United States President Barack Obama addresses reporters during his meeting with South African President Jacob Zuma at Blair House in Washington DC on Sunday. [Photo/Reuters] |
At a speech in Prague last April, Obama outlined his major nuclear policy goal as a global mission that requires more than just America's efforts.
He listed nuclear terrorism on the top of his list and his objectives include leading a global effort to secure all nuclear material at vulnerable sites within four years, convening a nuclear security summit hosted by the United States within a year and setting new standards and pursuing a new partnership to lock down sensitive nuclear materials.
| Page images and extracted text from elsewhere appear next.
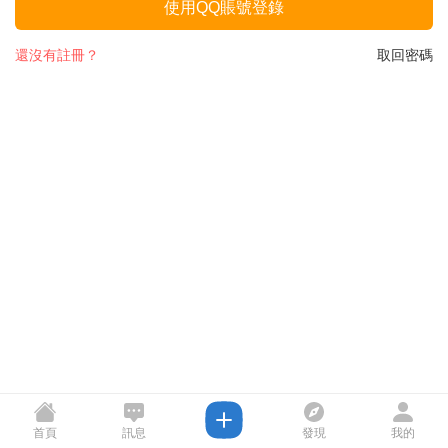
使用QQ賬號登錄
還沒有註冊？
取回密碼
首頁
訊息
發現
我的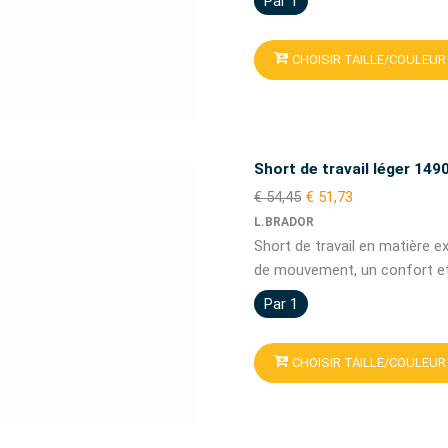
Par 1
CHOISIR TAILLE/COULEUR
Short de travail léger 149
€ 54,45
€ 51,73
L.BRADOR
Short de travail en matière ex
de mouvement, un confort et
Par 1
CHOISIR TAILLE/COULEUR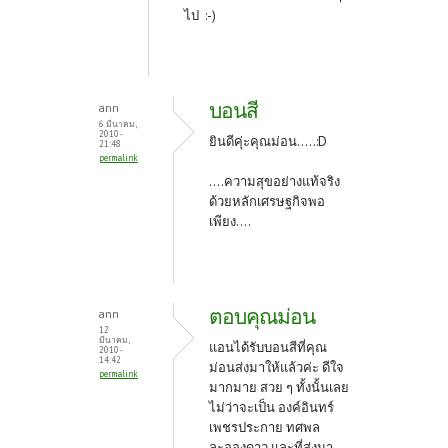
ไป :-)
บอนสี
ann
6 มีนาคม,
2010 -
ยินดีคุ่ะคุณม่อน.....:D
21:48
permalink
....ความสุขอย่างแท้จริง
ด้วยหลักเศรษฐกิจพอ
เพียง....
ตอบคุณม่อน
ann
12
มีนาคม,
แอนได้รับบอนสีที่คุณ
2010 -
14:42
ม่อนส่งมาให้แล้วค่ะ ดีใจ
permalink
มากมาย สวย ๆ ทั้งนั้นเลย
ไม่ว่าจะเป็น องค์อินทร์
เพชรประกาย ทศพล
ละอองดาว และที่ส่งมา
The Obama administration recently launched a series of initiatives to accomplish its nuclear goals.
Last week, Obama approved a new nuclear policy for the US, the Nuclear Posture Review, vowing to reduce America's nuclear arsenal, refrain from nuclear tests and not use nuclear weapons against countries that do not have them.
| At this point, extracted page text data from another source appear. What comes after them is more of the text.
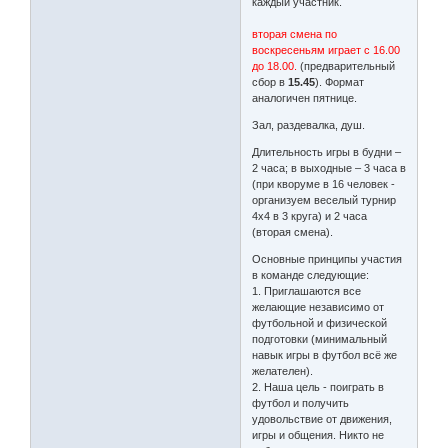
каждый участник.
вторая смена по
воскресеньям играет с 16.00
до 18.00.
(предварительный
сбор в
15.45
). Формат
аналогичен пятнице.
Зал, раздевалка, душ.
Длительность игры в будни –
2 часа; в выходные – 3 часа в
(при кворуме в 16 человек -
организуем веселый турнир
4х4 в 3 круга) и 2 часа
(вторая смена).
Основные принципы участия
в команде следующие:
1. Приглашаются все
желающие независимо от
футбольной и физической
подготовки (минимальный
навык игры в футбол всё же
желателен).
2. Наша цель - поиграть в
футбол и получить
удовольствие от движения,
игры и общения. Никто не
Following that, Obama and Russian President Dmitry Medvedev signed a new Strategic Arms Reduction Treaty in Prague that aims to reduce each side's deployed nuclear warheads to 1,550.
This week's Nuclear Security Summit is regarded as a third step to strengthen Obama's hand before he heads to the United Nations next month for the review of the Nuclear Non-Proliferation Treaty, the centerpiece of international efforts to prevent the spread of nuclear weapons.
A US nuclear policy report says that bolstering the global nonproliferation regime is the best way to contain the threat of proliferation posed by some potential nuclear states, such as Iran.
"The imperative before the Obama administration is to use all available tools to prevent the use and further acquisition of nuclear weapons," says the report published by the Council of Foreign Relations.
It suggests that Washington should work cooperatively to ensure that every state with nuclear weapons or weapons-usable materials implements best nuclear security practices - even those countries that remain outside the Nuclear Non-Proliferation Treaty like India and Pakistan.
"The United States cannot form a more effective nuclear security system alone. It must work cooperatively with global partners," it says.
All states share the responsibility to ensure that nuclear weapons are never used again, to prevent the acquisition of additional nuclear weapons by other states, and to redouble efforts to secure and reduce existing nuclear weapons and weapons-usable materials, according to the report.
Sharon Squassoni, a senior fellow and director of the Proliferation Prevention Program at the Center for Strategic and International Studies in Washington DC, said a "fundamental challenge" for nuclear security and nuclear nonproliferation is getting other countries to collaborate to make it harder for terrorists and would-be nuclear-weapon states to achieve their goals.
"The first step in obtaining widespread cooperation is agreeing that there is a problem. The second step is agreeing to take action. The third step may be putting time, money and effort into solving the problem," she said.
This summit will likely focus on the first two steps in the process, she said, with the understanding that a global fissile material lockup can be accomplished in a shorter period of time with many more hands to help.
But it is difficult to achieve the goals of the summit due to complicated regional security issues, such as India and Pakistan, said Lisa Curtis, a senior research fellow for South Asia in the Asian Studies Center at The Heritage Foundation.
"No one can dispute the significance and urgency of the issues to be addressed at the nuclear security summit, namely that of preventing acts of nuclear terrorism and securing vulnerable nuclear materials," she said.
"But achieving these goals in practical terms will be difficult, given the complex regional security dynamics driving nuclear decision making in different parts of the world. Nowhere are these regional dynamics more complex than in South Asia."